Governments, institutions and companies have spent months hammering out vaccine mandates in a bid to curb an unrelenting pandemic fuelled by variants.
As employer deadlines to be fully vaccinated approach, unvaccinated workers could soon be placed on unpaid leave or terminated altogether, lawyers say.
“We’ve been contacted by thousands of people from across Canada who all have these ultimatums in front of them saying they have to be vaccinated by a certain date or risk losing their jobs,” employment lawyer Lior Samfiru, a partner with Samfiru Tumarkin LLP, said in an interview.
“We’re going to see the biggest wave of terminations we’ve seen since the pandemic started,” he said, noting that his firm has been contacted by workers in a range of industries including health care, education, banks, construction and restaurants.
“It will be significant.”
Prime Minister Justin Trudeau unveiled Canada’s new mandatory vaccine policy on Wednesday. It requires the core public service, air travel and rail employees to be fully vaccinated against COVID-19 by the end of October.

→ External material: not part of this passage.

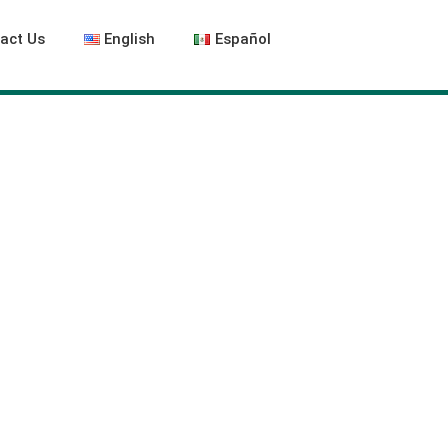
act Us
English
Español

The federal vaccine mandate mirrors provincial policies, such as in Nova Scotia where all school and health-care workers are required to have two doses of a COVID-19 vaccine by the end of November.
Private companies have also developed corporate vaccine mandates, with looming deadlines for staff to be fully vaccinated.
The situation has left legal experts grappling with the tension between protecting the rights of individual workers and ensuring employers meet their health and safety obligations toward staff, clients and the public.
There’s also the question of what reasonable accommodations or exemptions should be available to workers and whether unvaccinated employees who are ultimately terminated are owed compensation.
“There’s an overriding obligation on the employer to make sure the workplace is safe,” said Ron Pizzo, a labour and employment lawyer with Pink Larkin in Halifax.
“With COVID being an acute illness with the potential for loss of life, the risk of harm is pretty high,” he said. “Employers are imposing those policies for valid reasons as they have a duty to keep their workplace safe.”
Pizzo said his firm is getting quite a few calls from people who do not want to vaccinate and want to fight employer vaccination requirements.
Still, he said he’s not expecting mass resignations that will leave companies without enough workers given the relatively high vaccination rate among the general population. Slightly more than 80 per cent of all Canadians aged 12 and older are fully vaccinated.
Pizzo added that many law firms are introducing mandatory vaccination policies for face-to-face meetings in the office.
Wayne MacKay, professor emeritus at the Dalhousie Schulich School of Law, said employers have to balance the individual rights of workers, such as by offering reasonable accommodations, with maintaining a safe work environment.
But he said a recent review of cases involving the balance between individual rights and public health have sided with the latter.
“I went through a lot of the cases and tribunals and the great majority are saying that while individual rights are important and you should do everything you can to respect them, in the time of a pandemic, reasonable limits are going to be given broad scope,” MacKay said. “Most restrictions that governments are doing have been found to be reasonable given threat of COVID-19.”
While these cases didn’t deal specifically with vaccine mandates, he said the same reasoning would likely apply.